[<prev] [next>] [<thread-prev] [thread-next>] [day] [month] [year] [list]
Message-ID: <20250514201729.48420-22-ryncsn@gmail.com>
Date: Thu, 15 May 2025 04:17:21 +0800
From: Kairui Song <ryncsn@...il.com>
To: linux-mm@...ck.org
Cc: Andrew Morton <akpm@...ux-foundation.org>,
Matthew Wilcox <willy@...radead.org>,
Hugh Dickins <hughd@...gle.com>,
Chris Li <chrisl@...nel.org>,
David Hildenbrand <david@...hat.com>,
Yosry Ahmed <yosryahmed@...gle.com>,
"Huang, Ying" <ying.huang@...ux.alibaba.com>,
Nhat Pham <nphamcs@...il.com>,
Johannes Weiner <hannes@...xchg.org>,
Baolin Wang <baolin.wang@...ux.alibaba.com>,
Baoquan He <bhe@...hat.com>,
Barry Song <baohua@...nel.org>,
Kalesh Singh <kaleshsingh@...gle.com>,
Kemeng Shi <shikemeng@...weicloud.com>,
Tim Chen <tim.c.chen@...ux.intel.com>,
Ryan Roberts <ryan.roberts@....com>,
linux-kernel@...r.kernel.org,
Kairui Song <kasong@...cent.com>
Subject: [PATCH 21/28] mm, swap: add folio to swap cache directly on allocation
From: Kairui Song <kasong@...cent.com>
All swap allocations are folio based now (except for hibernation),
and swap cache is protected by cluster lock too. So insert the folio
directly in to the swap cache upon allocation while holding the cluster
to avoid problems caused by dropping and re-acquiring the lock.

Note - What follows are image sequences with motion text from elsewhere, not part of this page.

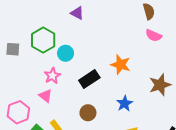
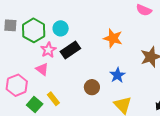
green hexagon: (43, 40) -> (34, 30), moved
black rectangle: (89, 79) -> (70, 50), moved
brown circle: (88, 113) -> (92, 87), moved

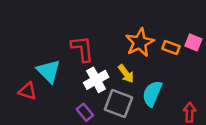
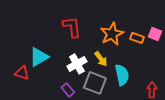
red L-shape: (82, 49) -> (72, 27), moved
cyan triangle: (49, 71) -> (39, 57), turned 45
cyan semicircle: (152, 94) -> (122, 75), turned 145

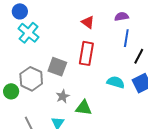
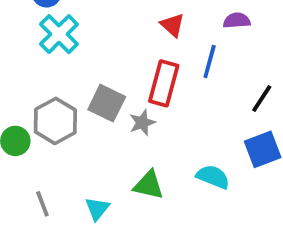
blue line: (126, 38) -> (210, 62), moved
cyan semicircle: (116, 82) -> (213, 177), moved
gray star: (63, 96) -> (142, 123), moved

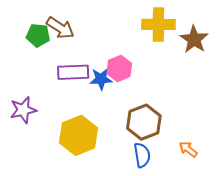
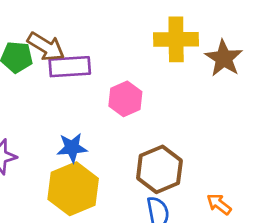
purple rectangle: (73, 72) -> (70, 67), moved
blue star: (101, 79) -> (72, 148), moved

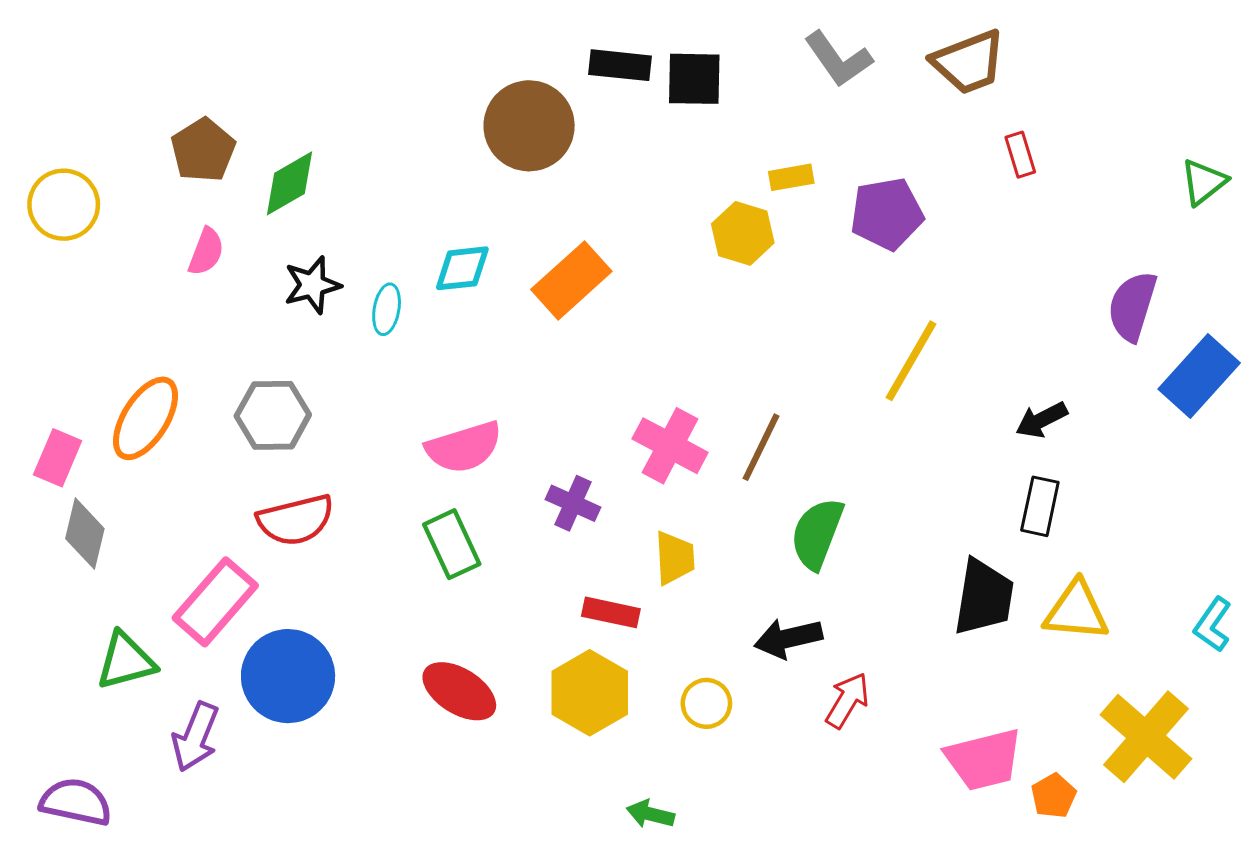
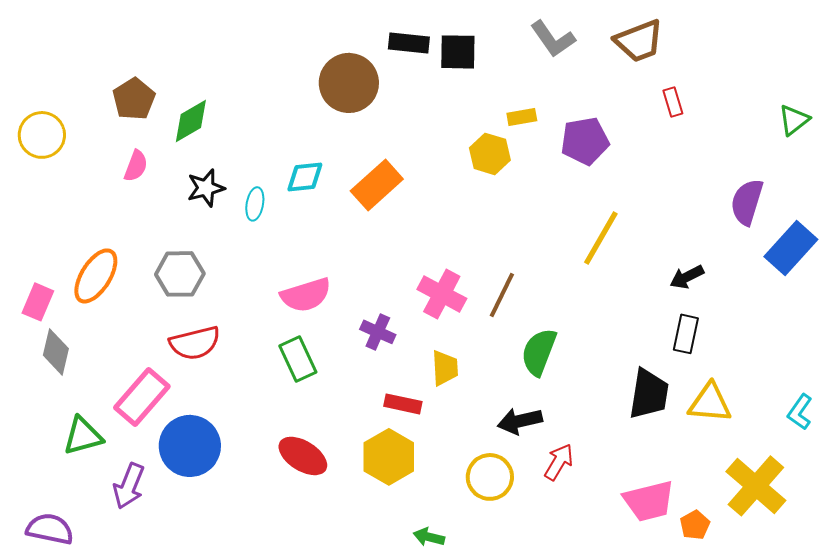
yellow circle: (706, 703) -> (490, 477), moved, size x1.4

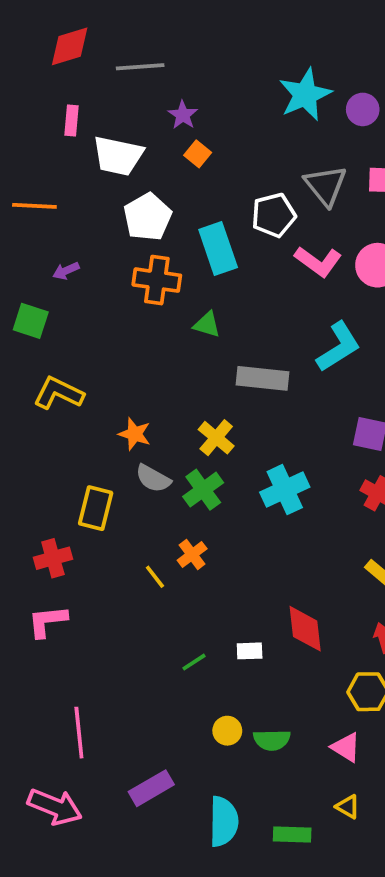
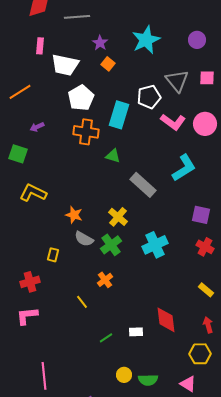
cyan star: (305, 95) -> (146, 40), moved
orange line: (34, 206) -> (20, 92), turned -35
cyan rectangle: (218, 249) -> (119, 115), turned 36
gray rectangle: (263, 378) -> (143, 185), turned 36
yellow rectangle: (96, 508) -> (53, 255), size x0.6
yellow line: (155, 577) -> (82, 302), moved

Signed-off-by: Kairui Song <kasong@...cent.com>
---
mm/swap.h | 8 ++--
mm/swap_state.c | 48 +++++++++++++++----
mm/swapfile.c | 122 ++++++++++++++++++++----------------------------
3 files changed, 93 insertions(+), 85 deletions(-)
diff --git a/mm/swap.h b/mm/swap.h
index 2ae4624a0e48..b042609e6eb2 100644
--- a/mm/swap.h
+++ b/mm/swap.h
@@ -185,7 +185,10 @@ static inline struct address_space *swap_address_space(swp_entry_t entry)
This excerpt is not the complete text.